No eran horas fatigosas las de la marcha de Saliná. Conocía el camino perfectamente, de tantos recorridos, de tantas huidas, de tantos padres que invadieron una y otra vez su intimidad. Hoy no era distinto, aunque la invasión no se había producido. Era el sonido de las piedrecitas debajo de sus pasos que nunca había sonado igual, y siempre había estado sonando así. Ya se podía haber evadido de la casa de sus progenitores mil veces más, que huyendo no se llegaba a salir jamás. Agachó la cabeza durante unos momentos, respirando esa luz de sonidos y olores. Y recordó esa primera vez que la pararon.

Entonces se puso a llorar, en aquella tarde noche de invierno, con esos gigantes que no paraban de preguntarle quien era, dónde era su casa, quienes eran sus padres. Se refugió en si misma en ese llanto, para observar por detrás de la cascada de lágrimas a esas sombras con ropas fuertes, cerrando los ojos ante los haces de luz de las linternas.

Funcionó. El más veterano comenzó a reñirle al más inexperto. La pelea comenzó entre los dos. La dejaron en paz.

Ahora no iba a ser así. Iban a pararla, iban a taxarla, iban a ofrecerle llevarle de camino hasta la casa de la tia. Ya no precisaba llorar para ganar terreno frente a las invasiones. No era necesario evadirse. Los cantos no eran capaces de agarrarse en su fluir. Ninguna geometría calculada podía entrar en sus redondeces acuosas del pensar.

Dos jovencitos. Inexpertos. Ni siquiera comprendieron que su andar se había vuelto de un avance inexorable a titubeante paso guiándose por fronteras.  No la estudiaron desde lejos. Confiaban plenamente en esas toneladas de cuadrados hechos vehículo, en esos kilos de cuadrados hechos tecnología y armas, en esas bibliotecas llenas de instrucciones cuadradas hechas profesión. Casi se aburrió al esbozar la sonrisa después del sustito simulado, ese pequeño reflejo de echarse para un lado y quizá a correr. Pudo ver como giraban los cuadrados en el motor, y en las cabezas que la estudiaron así, haciendo que cada pensamiento tuviera que ir por cuatro lados para avanzar. Vio a esos pensamientos como hámsters, a esa energía motriz como ratones dándo vueltas en ruedas de cuatro lados.

Se sentó en la parte de atrás y dejó que ambos policías pudieran evacuar al menos gran parte de sus geometrías limitadas. Limó las sospechas hasta hacerlas rodar. Tuvo su conversación privada con cada uno de esos pensamientos al liberarlos del cuadrado primero, y después de la rueda y jaula.
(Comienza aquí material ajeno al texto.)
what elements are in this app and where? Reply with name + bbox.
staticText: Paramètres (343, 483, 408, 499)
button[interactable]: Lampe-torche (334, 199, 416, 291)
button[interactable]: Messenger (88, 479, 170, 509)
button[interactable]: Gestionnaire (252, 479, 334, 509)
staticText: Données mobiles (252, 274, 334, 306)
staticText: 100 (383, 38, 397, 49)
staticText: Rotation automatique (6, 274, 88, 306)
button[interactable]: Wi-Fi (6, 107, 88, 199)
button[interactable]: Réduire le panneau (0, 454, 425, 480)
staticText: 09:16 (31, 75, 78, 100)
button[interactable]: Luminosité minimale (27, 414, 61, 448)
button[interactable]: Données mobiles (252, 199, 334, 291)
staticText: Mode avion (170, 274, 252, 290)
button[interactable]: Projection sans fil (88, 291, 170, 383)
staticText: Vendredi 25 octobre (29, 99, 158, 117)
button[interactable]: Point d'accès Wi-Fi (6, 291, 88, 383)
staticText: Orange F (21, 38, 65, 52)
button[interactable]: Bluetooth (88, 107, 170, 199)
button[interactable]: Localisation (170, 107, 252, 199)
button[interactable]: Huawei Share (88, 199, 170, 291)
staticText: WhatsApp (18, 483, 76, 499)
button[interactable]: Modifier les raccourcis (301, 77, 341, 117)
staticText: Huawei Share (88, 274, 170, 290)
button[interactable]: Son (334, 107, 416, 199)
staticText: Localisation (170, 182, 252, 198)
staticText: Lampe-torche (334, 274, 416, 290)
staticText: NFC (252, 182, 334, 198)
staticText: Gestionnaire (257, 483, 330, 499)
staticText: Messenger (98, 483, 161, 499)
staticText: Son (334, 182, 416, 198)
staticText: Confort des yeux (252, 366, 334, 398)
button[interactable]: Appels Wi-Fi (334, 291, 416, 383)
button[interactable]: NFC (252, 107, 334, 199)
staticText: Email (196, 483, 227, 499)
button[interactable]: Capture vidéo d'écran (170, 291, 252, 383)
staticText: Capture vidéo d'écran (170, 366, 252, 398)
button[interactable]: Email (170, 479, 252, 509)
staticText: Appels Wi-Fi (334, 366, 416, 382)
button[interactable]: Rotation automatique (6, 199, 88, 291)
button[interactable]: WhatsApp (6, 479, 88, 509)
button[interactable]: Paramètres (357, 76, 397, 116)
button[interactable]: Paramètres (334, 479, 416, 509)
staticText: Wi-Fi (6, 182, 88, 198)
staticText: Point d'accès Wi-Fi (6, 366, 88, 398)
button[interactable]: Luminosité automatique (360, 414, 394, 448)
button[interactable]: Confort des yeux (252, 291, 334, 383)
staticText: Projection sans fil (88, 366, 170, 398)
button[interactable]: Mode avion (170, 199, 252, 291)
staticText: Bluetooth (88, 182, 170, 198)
Miró por la ventana, contemplando esa naturaleza que una vez más se había quedado sin sus pasos. Los de hoy especialmente. Era la niña que saludaba desde una caja cuadrada, y era la naturaleza que le devolvió cada saludo en formas imposibles de reproducir.

No se olvidó de despedirse del vehículo, ni de saludar la puerta de casa. Casi se desmayó cuando encontró el bolígrafo de siempre en el lugar de siempre, en la cocina de siempre, en la luz de ahora-siempre.

No. Esta vez no mostró papel y boli a los agentes como cuando la llevaron a casa de la tia en otras ocasiones. Ya no se ponía nerviosa, como en esas primeras veces que creaba cuadrados para que se perdieran los pensamientos de investigación en ellos.

No.

Entró en casa, llegó a la cocina, escribió la nota emocionada… y saludó a los agentes con todo en la mano que iba a conducir al pensamiento cuadrado, y esa pequeña marca encima, la uve de haber validado el asunto.

Besó al bolígrafo. Siempre le había dado los trazos fuera de las jaulas, incluso cuando su cerebro aún no supo como pensar de otra manera.